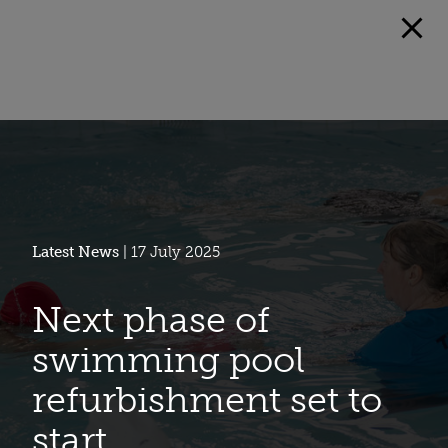
Latest News
| 17 July 2025
Next phase of
swimming pool
refurbishment set to
start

→ **YOUR ASSIGNMENT**:
Reproduce the whole listing above character for character; pictures do not belong in it.

→ **SOLUTION**:
Latest News
| 17 July 2025
Next phase of
swimming pool
refurbishment set to
start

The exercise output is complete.